I have never seen the garden this dry. Large Hydrangea have started to wilt and there is nothing that can be done about it except hope for rain.
Forunately I have reckless moments when I plant things that are entirely unsuited to this garden. Acanthus spinosus was one of them. It grows in southern
Europe from Italy to western Turkey and does best in the sun in the UK. I planted it in the herbaceous border three or four years ago and it has grown large
and leafy, but this is the first time it has flowered, encouraged by the flagging and wilting going on around it.
27th July 2014
The Disa have also been appreciating the warm weather. They stand with their feet in water so there is no chance of them wilting. I seem to spend
most of my evenings making sure they stand with their feet in water but sitting at the end of a hose is more relaxing than sitting in traffic and I haven't yet
felt homicidal amongst the Disa.
A few years ago I made the hybrid D. Trata (D.tripetaloides x D.aurata). I sowed a tray of seed, gave away a fair bit and was still left with
a good pinch in the bottom of the envelope which is a lot of orchid seed (the equivalent of three lorryloads of conkers). I didn't like to waste it, so I
scattered it on the top of the Sarracenia pots where a few germinated and from time to time I get a flower spike like this.

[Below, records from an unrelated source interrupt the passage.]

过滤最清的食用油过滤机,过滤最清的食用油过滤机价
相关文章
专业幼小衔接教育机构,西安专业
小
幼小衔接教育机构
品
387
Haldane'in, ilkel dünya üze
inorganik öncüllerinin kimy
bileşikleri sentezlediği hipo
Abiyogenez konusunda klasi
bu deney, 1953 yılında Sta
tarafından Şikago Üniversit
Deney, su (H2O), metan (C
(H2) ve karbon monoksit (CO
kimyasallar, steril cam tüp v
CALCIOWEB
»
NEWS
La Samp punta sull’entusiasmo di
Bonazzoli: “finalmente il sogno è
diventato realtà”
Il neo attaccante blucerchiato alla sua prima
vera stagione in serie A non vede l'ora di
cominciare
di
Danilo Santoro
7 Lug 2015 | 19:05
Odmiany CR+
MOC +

The pleasure is heightened by their random appearance and the fact that I have done next to nothing to encourage it. I have dozens of trays of seedlings
from last year to keep me busy so this is not going to be a Disa hybridising year but I might produce some seed of D. uniflora to scatter
among the Sarracenia for the entertainement value.
27th July 2014
Hedychium densiflorum EN 562
The Hedychium are having a complex year. They love the heat but hate the drought. As a result they have good strong canes growing very slowly.
The first of them have started to flower and are barely two feet tall. If they could be kept to that size reliably they would be a lot more useful in gardens.

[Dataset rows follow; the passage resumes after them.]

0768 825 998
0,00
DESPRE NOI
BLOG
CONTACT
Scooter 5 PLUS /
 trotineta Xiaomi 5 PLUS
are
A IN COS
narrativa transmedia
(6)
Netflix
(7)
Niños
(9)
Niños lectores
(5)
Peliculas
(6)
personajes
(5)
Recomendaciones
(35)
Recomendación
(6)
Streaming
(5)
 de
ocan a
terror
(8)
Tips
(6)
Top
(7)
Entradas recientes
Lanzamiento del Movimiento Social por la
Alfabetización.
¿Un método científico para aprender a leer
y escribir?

In the greenhouse, within reach of the hose, they are already twice that size with no sign of buds forming yet.
This is a form from Nepal, selected by Edward Needham. He found it growing among plants of (what would later be named) 'Sorung'. It may be the same
clone as 'Embossed Leaf' which was later distributed from his garden. I can't tell them apart but I haven't had a close look recently, without my glasses I
could be overlooking something obvious.
27th July 2014
There are a number of Hemerocallis in the garden that have escaped from the clutches of their labels and flower in enthusiastic anonymity. From time to time
I remember to check the old pictures while they are in flower but I don't make much progress. It is a source of mild irritation but it is not the absence
of a name that bothers me, it is the fact that I have lost it.
The absence of a name is an exciting thing. This came to me as a small seedling marked "Neomarica sp. Parana, Brazil". Although I am very fond of
Neomarica I was fairly sure the name was wrong. This plant had pleated leaves while Neomarica has sturdy flat arching leaves. I hoped it might
be a Tigridia of some sort (in which case it would die under my care while being 'interesting'). The first flower opened blue and closed again within an hour
so this morning I got out of bed early to get a picture. The process was fraught with difficulty, but I think it is the photograph that is blurred, not the photographer.
It should continue to produce short lived flowers for a week or so, I will probably get another chance later. Although there are some lilac and purple Tigridia,
this was enough to identify it as Cypella coelestis which grew here for a few years on a sunny bank before a hard winter killed it (so long ago that the sunny bank
is now a shaded slope). This time it will stay in the greenhouse and I will hope that a sheet of plastic is sufficient to convince it that it is still in Brazil.